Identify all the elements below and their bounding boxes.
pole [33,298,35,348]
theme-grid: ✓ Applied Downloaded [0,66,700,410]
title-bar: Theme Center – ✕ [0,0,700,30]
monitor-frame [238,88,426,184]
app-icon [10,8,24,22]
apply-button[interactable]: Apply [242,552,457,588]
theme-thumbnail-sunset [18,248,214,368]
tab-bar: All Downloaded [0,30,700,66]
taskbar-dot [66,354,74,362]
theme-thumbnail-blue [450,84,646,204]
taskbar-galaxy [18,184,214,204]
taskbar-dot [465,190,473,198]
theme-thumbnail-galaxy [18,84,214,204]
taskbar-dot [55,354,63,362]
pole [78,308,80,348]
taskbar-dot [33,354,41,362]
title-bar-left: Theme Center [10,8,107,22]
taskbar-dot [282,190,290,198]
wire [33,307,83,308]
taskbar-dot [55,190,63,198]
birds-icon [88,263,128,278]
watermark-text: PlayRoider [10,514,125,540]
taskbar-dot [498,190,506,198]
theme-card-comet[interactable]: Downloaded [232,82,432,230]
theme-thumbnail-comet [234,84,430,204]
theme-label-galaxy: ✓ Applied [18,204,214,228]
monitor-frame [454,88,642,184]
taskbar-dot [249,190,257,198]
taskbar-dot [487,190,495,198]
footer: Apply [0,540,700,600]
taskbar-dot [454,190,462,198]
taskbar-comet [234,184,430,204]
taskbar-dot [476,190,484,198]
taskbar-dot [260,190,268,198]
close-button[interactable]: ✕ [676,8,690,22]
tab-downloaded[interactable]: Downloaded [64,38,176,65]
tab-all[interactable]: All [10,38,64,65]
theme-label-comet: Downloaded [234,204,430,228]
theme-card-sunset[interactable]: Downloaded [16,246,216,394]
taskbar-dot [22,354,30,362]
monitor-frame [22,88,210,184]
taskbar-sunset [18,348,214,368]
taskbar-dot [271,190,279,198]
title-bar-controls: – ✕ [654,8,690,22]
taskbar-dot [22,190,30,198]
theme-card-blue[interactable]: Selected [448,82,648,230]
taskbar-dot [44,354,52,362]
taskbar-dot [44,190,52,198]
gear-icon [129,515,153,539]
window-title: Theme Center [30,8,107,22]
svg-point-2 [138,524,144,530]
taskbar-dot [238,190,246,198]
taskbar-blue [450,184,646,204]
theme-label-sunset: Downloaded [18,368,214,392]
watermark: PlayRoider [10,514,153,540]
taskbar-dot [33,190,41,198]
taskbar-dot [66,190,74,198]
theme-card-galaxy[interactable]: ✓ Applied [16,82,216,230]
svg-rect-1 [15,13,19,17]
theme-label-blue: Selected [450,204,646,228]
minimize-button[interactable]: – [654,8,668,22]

+---+

[Task brief]
Transcribe the listing so that each line matches exactly.

[Solution for this problem]
Identify all the elements below and their bounding boxes.
pole [33,298,35,348]
theme-grid: ✓ Applied Downloaded [0,66,700,410]
title-bar: Theme Center – ✕ [0,0,700,30]
monitor-frame [238,88,426,184]
app-icon [10,8,24,22]
apply-button[interactable]: Apply [242,552,457,588]
theme-thumbnail-sunset [18,248,214,368]
tab-bar: All Downloaded [0,30,700,66]
taskbar-dot [66,354,74,362]
theme-thumbnail-blue [450,84,646,204]
taskbar-galaxy [18,184,214,204]
taskbar-dot [465,190,473,198]
theme-thumbnail-galaxy [18,84,214,204]
taskbar-dot [55,354,63,362]
pole [78,308,80,348]
taskbar-dot [33,354,41,362]
title-bar-left: Theme Center [10,8,107,22]
taskbar-dot [282,190,290,198]
wire [33,307,83,308]
taskbar-dot [55,190,63,198]
birds-icon [88,263,128,278]
watermark-text: PlayRoider [10,514,125,540]
taskbar-dot [498,190,506,198]
theme-card-comet[interactable]: Downloaded [232,82,432,230]
theme-thumbnail-comet [234,84,430,204]
theme-label-galaxy: ✓ Applied [18,204,214,228]
monitor-frame [454,88,642,184]
taskbar-dot [249,190,257,198]
taskbar-dot [487,190,495,198]
footer: Apply [0,540,700,600]
taskbar-dot [454,190,462,198]
taskbar-comet [234,184,430,204]
taskbar-dot [476,190,484,198]
taskbar-dot [260,190,268,198]
close-button[interactable]: ✕ [676,8,690,22]
tab-downloaded[interactable]: Downloaded [64,38,176,65]
tab-all[interactable]: All [10,38,64,65]
theme-label-comet: Downloaded [234,204,430,228]
theme-card-sunset[interactable]: Downloaded [16,246,216,394]
taskbar-dot [22,354,30,362]
monitor-frame [22,88,210,184]
taskbar-sunset [18,348,214,368]
taskbar-dot [271,190,279,198]
title-bar-controls: – ✕ [654,8,690,22]
taskbar-dot [22,190,30,198]
theme-card-blue[interactable]: Selected [448,82,648,230]
taskbar-dot [44,354,52,362]
taskbar-dot [44,190,52,198]
gear-icon [129,515,153,539]
window-title: Theme Center [30,8,107,22]
svg-point-2 [138,524,144,530]
taskbar-dot [238,190,246,198]
taskbar-blue [450,184,646,204]
theme-label-sunset: Downloaded [18,368,214,392]
watermark: PlayRoider [10,514,153,540]
taskbar-dot [33,190,41,198]
taskbar-dot [66,190,74,198]
theme-card-galaxy[interactable]: ✓ Applied [16,82,216,230]
svg-rect-1 [15,13,19,17]
theme-label-blue: Selected [450,204,646,228]
minimize-button[interactable]: – [654,8,668,22]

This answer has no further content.